**Work task:** Could all of the entries be written out exactly, with any pictures omitted?

**Exercise data:**
+-------+

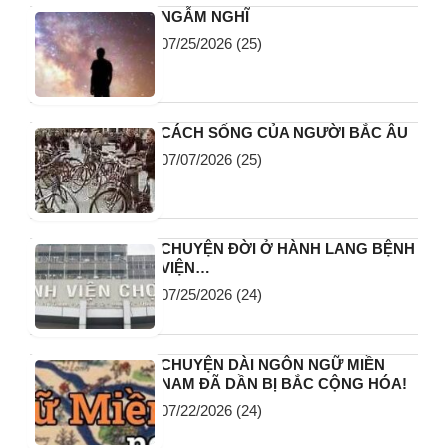
NGẪM NGHĨ
07/25/2026
(25)
CÁCH SỐNG CỦA NGƯỜI BẮC ÂU
07/07/2026
(25)
CHUYỆN ĐỜI Ở HÀNH LANG BỆNH
VIỆN…
07/25/2026
(24)
CHUYỆN DÀI NGÔN NGỮ MIỀN
NAM ĐÃ DẦN BỊ BẮC CỘNG HÓA!
07/22/2026
(24)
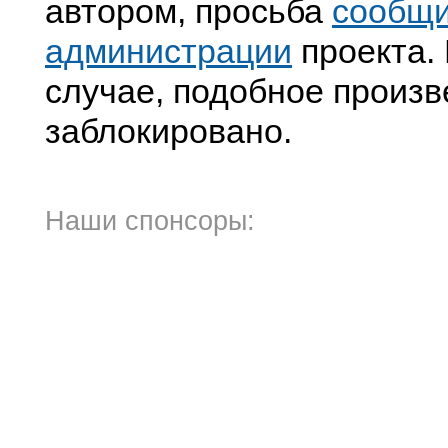
автором, просьба
сообщ
администрации
проекта. 
случае, подобное произв
заблокировано.
Наши спонсоры:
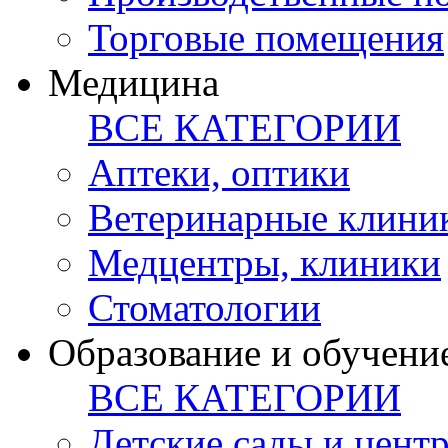
Торговые помещения
Медицина
ВСЕ КАТЕГОРИИ
Аптеки, оптики
Ветеринарные клини
Медцентры, клиники
Стоматологии
Образование и обучени
ВСЕ КАТЕГОРИИ
Детские сады и цент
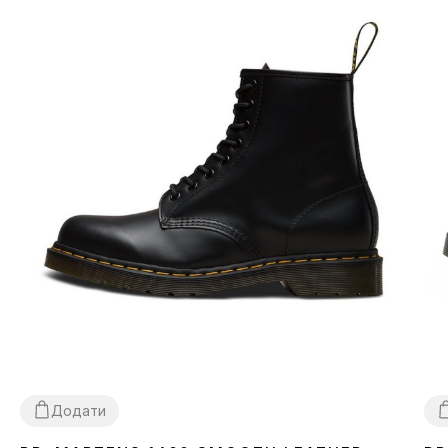
Додати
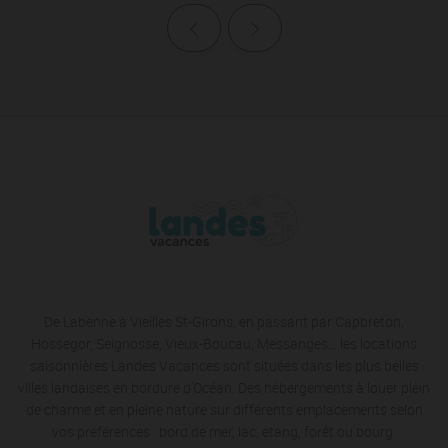
Page précédente
Page suivante
De Labenne à Vieilles St-Girons, en passant par Capbreton,
Hossegor, Seignosse, Vieux-Boucau, Messanges… les locations
saisonnières Landes Vacances sont situées dans les plus belles
villes landaises en bordure d’Océan. Des hébergements à louer plein
de charme et en pleine nature sur différents emplacements selon
vos préférences : bord de mer, lac, étang, forêt ou bourg.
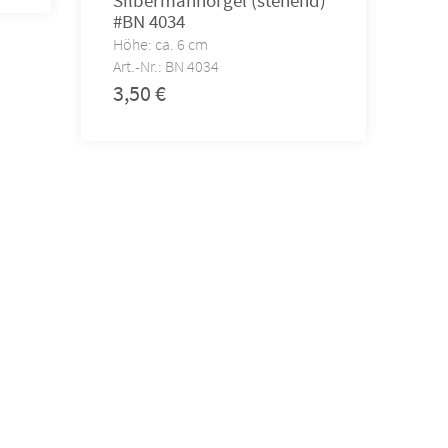
Silbermannorgel (stehend)
#BN 4034
Höhe: ca. 6 cm
Art.-Nr.: BN 4034
3,50
€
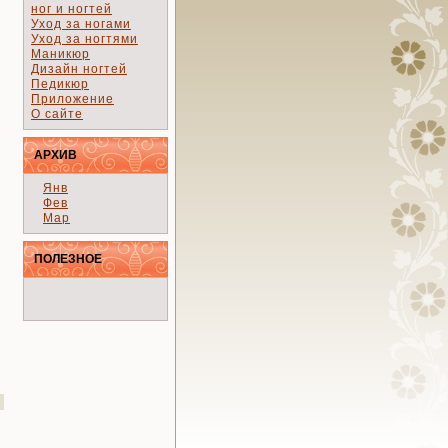
ног и ногтей
Уход за ногами
Уход за ногтями
Маникюр
Дизайн ногтей
Педикюр
Приложение
О сайте
АРХИВ
Янв
Фев
Мар
ПОЛЕЗНОЕ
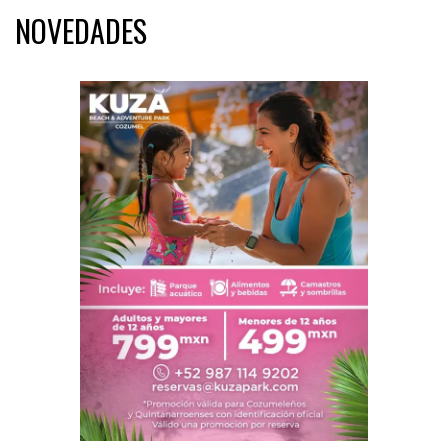
NOVEDADES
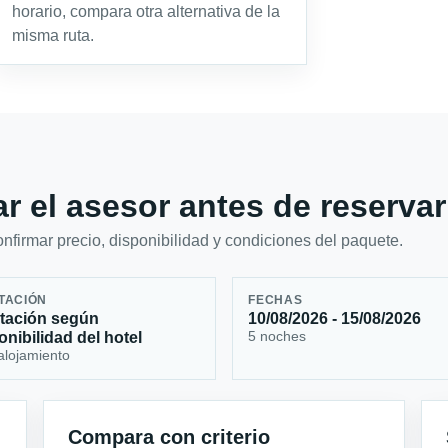
horario, compara otra alternativa de la
misma ruta.
r el asesor antes de reservar
firmar precio, disponibilidad y condiciones del paquete.
TACIÓN
FECHAS
tación según
10/08/2026 - 15/08/2026
5 noches
onibilidad del hotel
alojamiento
Compara con criterio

+-------+

**Response to this exercise:**
NGẪM NGHĨ
07/25/2026
(25)
CÁCH SỐNG CỦA NGƯỜI BẮC ÂU
07/07/2026
(25)
CHUYỆN ĐỜI Ở HÀNH LANG BỆNH
VIỆN…
07/25/2026
(24)
CHUYỆN DÀI NGÔN NGỮ MIỀN
NAM ĐÃ DẦN BỊ BẮC CỘNG HÓA!
07/22/2026
(24)
автором, просьба
сообщ
администрации
проекта. 
случае, подобное произв
заблокировано.
Наши спонсоры:
Торговые помещения
Медицина
ВСЕ КАТЕГОРИИ
Аптеки, оптики
Ветеринарные клини
Медцентры, клиники
Стоматологии
Образование и обучени
ВСЕ КАТЕГОРИИ
Детские сады и цент
Додати
Page précédente
Page suivante
De Labenne à Vieilles St-Girons, en passant par Capbreton,
Hossegor, Seignosse, Vieux-Boucau, Messanges… les locations
saisonnières Landes Vacances sont situées dans les plus belles
villes landaises en bordure d’Océan. Des hébergements à louer plein
de charme et en pleine nature sur différents emplacements selon
vos préférences : bord de mer, lac, étang, forêt ou bourg.
Silbermannorgel (stehend)
#BN 4034
Höhe: ca. 6 cm
Art.-Nr.: BN 4034
3,50
€
ног и ногтей
Уход за ногами
Уход за ногтями
Маникюр
Дизайн ногтей
Педикюр
Приложение
О сайте
АРХИВ
Янв
Фев
Мар
ПОЛЕЗНОЕ
NOVEDADES
horario, compara otra alternativa de la
misma ruta.
r el asesor antes de reservar
firmar precio, disponibilidad y condiciones del paquete.
TACIÓN
FECHAS
tación según
10/08/2026 - 15/08/2026
5 noches
onibilidad del hotel
alojamiento
Compara con criterio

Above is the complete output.